*Assignment*:
Select, from the data, each line where "aktionen" occurs.

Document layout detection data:
════════════════════
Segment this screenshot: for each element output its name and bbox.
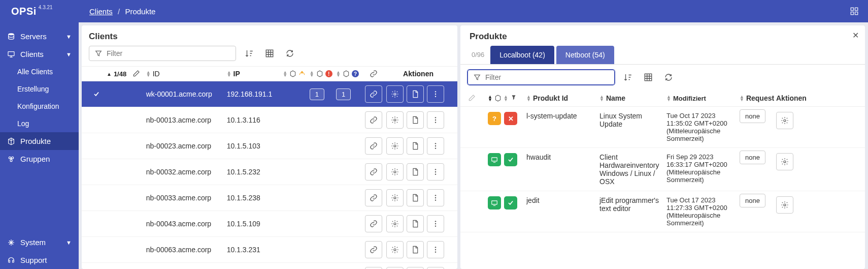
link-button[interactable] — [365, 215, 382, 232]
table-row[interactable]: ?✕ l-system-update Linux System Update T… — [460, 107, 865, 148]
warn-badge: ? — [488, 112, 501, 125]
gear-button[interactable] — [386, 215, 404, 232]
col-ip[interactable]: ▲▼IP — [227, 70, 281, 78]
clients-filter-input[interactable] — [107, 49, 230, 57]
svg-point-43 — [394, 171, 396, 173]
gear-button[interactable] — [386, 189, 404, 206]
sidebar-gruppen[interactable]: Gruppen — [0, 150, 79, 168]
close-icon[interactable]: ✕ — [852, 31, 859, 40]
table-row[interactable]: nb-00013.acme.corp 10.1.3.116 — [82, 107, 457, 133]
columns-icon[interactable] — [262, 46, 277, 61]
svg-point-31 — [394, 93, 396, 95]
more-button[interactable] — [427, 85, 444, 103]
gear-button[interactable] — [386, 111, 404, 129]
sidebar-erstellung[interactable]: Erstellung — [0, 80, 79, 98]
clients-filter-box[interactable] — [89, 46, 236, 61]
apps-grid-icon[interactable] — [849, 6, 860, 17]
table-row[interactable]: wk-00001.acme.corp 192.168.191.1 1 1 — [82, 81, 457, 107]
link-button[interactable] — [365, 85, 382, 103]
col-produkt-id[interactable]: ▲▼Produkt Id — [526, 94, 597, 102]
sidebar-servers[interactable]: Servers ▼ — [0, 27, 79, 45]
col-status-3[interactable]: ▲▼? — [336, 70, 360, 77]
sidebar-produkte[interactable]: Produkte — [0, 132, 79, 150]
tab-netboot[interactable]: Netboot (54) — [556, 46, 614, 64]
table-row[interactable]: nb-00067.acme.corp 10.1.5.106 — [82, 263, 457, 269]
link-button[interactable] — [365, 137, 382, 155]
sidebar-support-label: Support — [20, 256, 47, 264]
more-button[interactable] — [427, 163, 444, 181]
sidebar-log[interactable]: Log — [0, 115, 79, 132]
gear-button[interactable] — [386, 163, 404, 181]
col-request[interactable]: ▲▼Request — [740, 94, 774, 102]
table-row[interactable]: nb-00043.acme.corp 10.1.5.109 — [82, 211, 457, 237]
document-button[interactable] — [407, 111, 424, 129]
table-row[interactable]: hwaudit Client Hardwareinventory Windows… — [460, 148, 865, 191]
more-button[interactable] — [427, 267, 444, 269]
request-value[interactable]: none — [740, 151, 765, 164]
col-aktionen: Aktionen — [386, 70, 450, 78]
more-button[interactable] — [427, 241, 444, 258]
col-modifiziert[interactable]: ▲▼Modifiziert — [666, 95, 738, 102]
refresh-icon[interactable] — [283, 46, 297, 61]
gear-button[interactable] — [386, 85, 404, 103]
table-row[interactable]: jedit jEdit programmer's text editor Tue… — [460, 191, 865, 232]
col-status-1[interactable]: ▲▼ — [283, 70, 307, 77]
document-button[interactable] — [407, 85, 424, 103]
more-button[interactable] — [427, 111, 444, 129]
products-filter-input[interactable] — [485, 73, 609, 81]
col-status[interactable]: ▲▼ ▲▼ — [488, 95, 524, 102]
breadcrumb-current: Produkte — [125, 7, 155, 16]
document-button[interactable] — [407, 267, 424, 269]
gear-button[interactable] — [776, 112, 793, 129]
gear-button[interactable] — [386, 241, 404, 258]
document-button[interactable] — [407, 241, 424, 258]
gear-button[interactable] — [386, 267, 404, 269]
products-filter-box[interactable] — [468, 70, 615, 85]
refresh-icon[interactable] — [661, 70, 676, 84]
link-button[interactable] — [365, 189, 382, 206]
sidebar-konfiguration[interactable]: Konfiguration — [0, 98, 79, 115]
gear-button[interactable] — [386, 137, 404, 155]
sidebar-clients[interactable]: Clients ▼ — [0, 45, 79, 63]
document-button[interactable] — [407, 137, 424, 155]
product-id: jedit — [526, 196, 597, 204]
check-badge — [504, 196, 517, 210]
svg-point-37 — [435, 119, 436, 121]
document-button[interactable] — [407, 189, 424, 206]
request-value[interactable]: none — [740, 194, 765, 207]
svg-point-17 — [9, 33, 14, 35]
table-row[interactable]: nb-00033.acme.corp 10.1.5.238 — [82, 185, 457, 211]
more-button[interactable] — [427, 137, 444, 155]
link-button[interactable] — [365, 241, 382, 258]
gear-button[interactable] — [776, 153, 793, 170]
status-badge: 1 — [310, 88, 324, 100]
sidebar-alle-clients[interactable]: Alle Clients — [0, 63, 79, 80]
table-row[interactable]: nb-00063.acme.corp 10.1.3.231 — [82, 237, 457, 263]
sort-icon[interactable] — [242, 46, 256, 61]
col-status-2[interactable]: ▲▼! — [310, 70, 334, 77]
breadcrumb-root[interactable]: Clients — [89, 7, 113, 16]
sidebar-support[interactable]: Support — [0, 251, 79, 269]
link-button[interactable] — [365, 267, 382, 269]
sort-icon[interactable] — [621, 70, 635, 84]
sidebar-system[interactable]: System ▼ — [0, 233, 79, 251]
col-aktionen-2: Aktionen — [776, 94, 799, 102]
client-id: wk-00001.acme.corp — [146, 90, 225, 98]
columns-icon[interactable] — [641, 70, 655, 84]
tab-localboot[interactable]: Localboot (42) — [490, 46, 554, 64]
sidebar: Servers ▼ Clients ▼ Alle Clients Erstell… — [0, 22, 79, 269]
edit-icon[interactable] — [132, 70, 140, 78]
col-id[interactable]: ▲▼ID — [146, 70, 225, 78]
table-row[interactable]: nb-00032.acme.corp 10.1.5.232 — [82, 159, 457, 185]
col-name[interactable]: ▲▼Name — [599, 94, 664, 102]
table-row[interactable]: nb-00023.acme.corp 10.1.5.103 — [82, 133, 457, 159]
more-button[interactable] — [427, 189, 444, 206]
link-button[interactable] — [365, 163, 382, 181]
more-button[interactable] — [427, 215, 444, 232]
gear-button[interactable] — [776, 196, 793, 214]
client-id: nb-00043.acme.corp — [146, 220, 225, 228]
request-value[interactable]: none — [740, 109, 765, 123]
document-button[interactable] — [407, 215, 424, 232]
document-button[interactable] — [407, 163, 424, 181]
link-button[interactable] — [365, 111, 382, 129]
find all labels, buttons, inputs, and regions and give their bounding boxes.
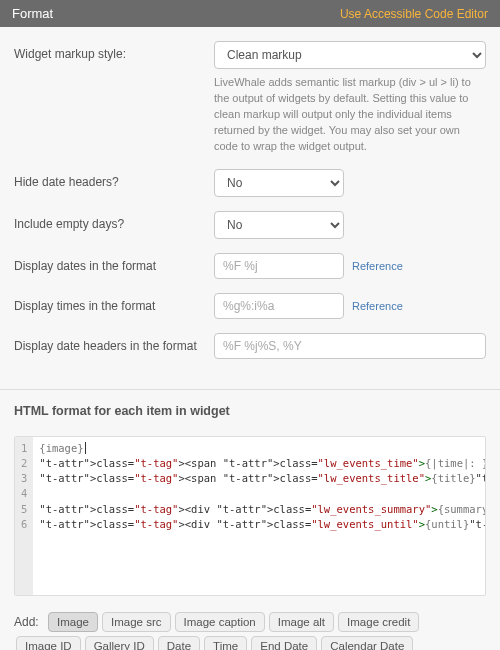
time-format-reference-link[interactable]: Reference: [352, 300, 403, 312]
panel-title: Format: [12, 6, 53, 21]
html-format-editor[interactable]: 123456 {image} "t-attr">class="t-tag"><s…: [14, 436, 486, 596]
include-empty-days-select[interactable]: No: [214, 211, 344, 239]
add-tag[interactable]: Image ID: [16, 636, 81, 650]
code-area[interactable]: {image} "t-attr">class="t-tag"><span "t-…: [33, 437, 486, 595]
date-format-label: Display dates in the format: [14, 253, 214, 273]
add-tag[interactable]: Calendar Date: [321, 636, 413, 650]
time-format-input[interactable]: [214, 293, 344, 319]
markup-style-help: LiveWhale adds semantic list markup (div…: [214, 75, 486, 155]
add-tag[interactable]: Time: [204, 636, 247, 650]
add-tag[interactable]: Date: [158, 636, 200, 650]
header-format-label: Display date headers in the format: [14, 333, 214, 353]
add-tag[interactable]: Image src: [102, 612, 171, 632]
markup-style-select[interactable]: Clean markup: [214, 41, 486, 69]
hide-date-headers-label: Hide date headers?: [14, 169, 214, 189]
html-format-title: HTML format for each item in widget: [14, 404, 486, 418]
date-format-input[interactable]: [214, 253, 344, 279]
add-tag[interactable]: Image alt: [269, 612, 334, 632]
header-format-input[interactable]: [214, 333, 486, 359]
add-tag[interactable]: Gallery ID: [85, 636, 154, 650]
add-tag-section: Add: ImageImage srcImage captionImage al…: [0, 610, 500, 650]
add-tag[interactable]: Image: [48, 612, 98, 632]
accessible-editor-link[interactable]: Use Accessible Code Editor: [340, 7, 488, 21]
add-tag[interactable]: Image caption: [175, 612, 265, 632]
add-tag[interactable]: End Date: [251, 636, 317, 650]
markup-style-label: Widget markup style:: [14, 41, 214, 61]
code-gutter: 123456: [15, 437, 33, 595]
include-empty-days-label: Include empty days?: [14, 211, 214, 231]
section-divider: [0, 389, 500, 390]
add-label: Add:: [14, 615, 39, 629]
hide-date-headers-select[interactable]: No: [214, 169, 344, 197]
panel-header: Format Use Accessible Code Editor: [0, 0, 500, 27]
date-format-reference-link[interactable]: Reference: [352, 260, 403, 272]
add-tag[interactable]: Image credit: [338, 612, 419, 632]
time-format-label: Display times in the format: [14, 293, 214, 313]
════════════════════
*Written answer*:
col-aktionen: Aktionen — [386, 70, 450, 78]
col-aktionen-2: Aktionen — [776, 94, 799, 102]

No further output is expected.